You're right about that. Definitely more use for it when dealing with HF's. Being in PE, I can tell you for a fact that very limited individuals involved in M&A have or pursue the CFA. It's usually more AM's, prop traders, and some treasury management bankers that have the CFA. Some of the information in the L1 exam is useful for M&A, but nothing you didn't get in a few basic undergrad finance and accounting courses. But, the CFA will give you options if you pursue it. When whole areas of finance come and go in a job market, the CFA can give you an in somewhere else that is adding jobs when your shop is downsizing. Just a thought.
Bottom line, it won't hurt you.
Further education is never really a bad thing. You have to decide what is more important, writing the CFA takes a lot of time
CFA for HF and Buyside (Originally Posted: 09/20/2007)
Dear All
I wanted to get people's current opinion on the CFA and hedge funds.
It seems as if there is a schism in opinion on how to get there or the best overall route.

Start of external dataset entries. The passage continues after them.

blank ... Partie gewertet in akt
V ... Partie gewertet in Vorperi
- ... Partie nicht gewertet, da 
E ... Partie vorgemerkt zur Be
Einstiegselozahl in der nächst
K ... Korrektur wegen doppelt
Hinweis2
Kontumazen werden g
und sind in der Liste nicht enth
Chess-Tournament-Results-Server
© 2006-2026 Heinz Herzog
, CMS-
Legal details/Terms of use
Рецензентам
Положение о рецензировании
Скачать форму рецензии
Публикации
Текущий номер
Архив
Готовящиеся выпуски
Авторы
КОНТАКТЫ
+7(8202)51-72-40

Some believe it is IBD and some believe it is just those who have a passion and a great understanding of the market.
I personally left IBD to be able to learn more about the market and understand it in a wider light. I felt as if while in IBD you are so consumed with medial tasks that you do not have the 1-2 hours to perused through the WSJ, Financial Times, Economist, etc. Also, I personally believe or have been previously led to believe that a CFA is not only a must for buyside/HF but without it there is no hope, this could be wrong.

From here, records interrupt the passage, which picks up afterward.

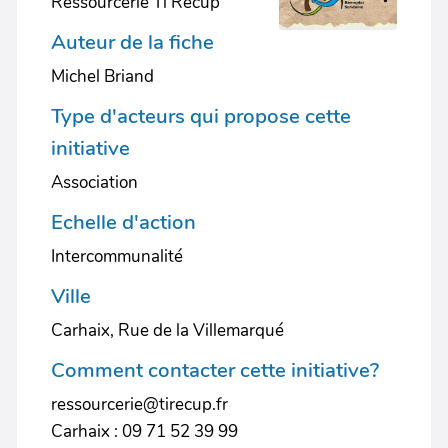
Ressourcerie Ti Récup'
Auteur de la fiche
Michel Briand
Type d'acteurs qui propose cette
initiative
Association
Echelle d'action
Intercommunalité
Ville
Carhaix, Rue de la Villemarqué
Comment contacter cette initiative?
ressourcerie@tirecup.fr
Carhaix : 09 71 52 39 99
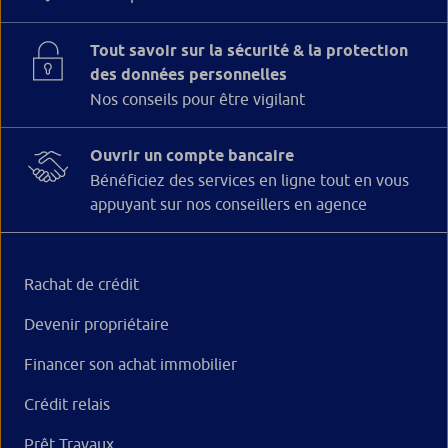
Tout savoir sur la sécurité & la protection
des données personnelles
Nos conseils pour être vigilant
Ouvrir un compte bancaire
Bénéficiez des services en ligne tout en vous
appuyant sur nos conseillers en agence
Rachat de crédit
Devenir propriétaire
Financer son achat immobilier
Crédit relais
Prêt Travaux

I also believe that an MBA is useful and lets face it IB is not the best starting point to get into a top MBA program, it use to be but not anymore. My first year every second year got denied from good schools while friends from college I have around the same age who did a multitude of things all got into great schools.
I have and I continue to enjoy my time at a financial leadership position because it gives me time to invest (without compliance making me hold for an extensive period), time to take graduate classes at my Alma Mata Boston College, I now have time to have a life and contribute to a growing but stable company, and I get to do some extracurricular which is better than working on things which 50% of potential clients throw out.
Yes, I took a 35% pay cut but I also took a 60% hour cut, my work means 100% more, and my responsibility tripled, 300% to keep with the theme.
I guess my ending question is: really what is the best way into a HF.
I have read and searched but none post fully explain or is an active discussion/debate.
bumping please
anyone?
no one?
cfa is definitely not a must --- but it can be useful.
the skill set required to work at a hf will depend on their strategy and the role that you want to take on.
do you want to be work at a quant fund? fundamentals? global macro? etc. etc.
trader? risk manager? research? etc, etc.
I want to do research on a way for a PM roll...I want a fundamental fund what are my chances being that i did 2 years of corp finance after 1 year of ibd...what else do i need?
The CFA looks good to clients, but that's about as far as it goes. However, if I was investing in a hedge fund, i'd rather someone have $$$ beside their name than CFA.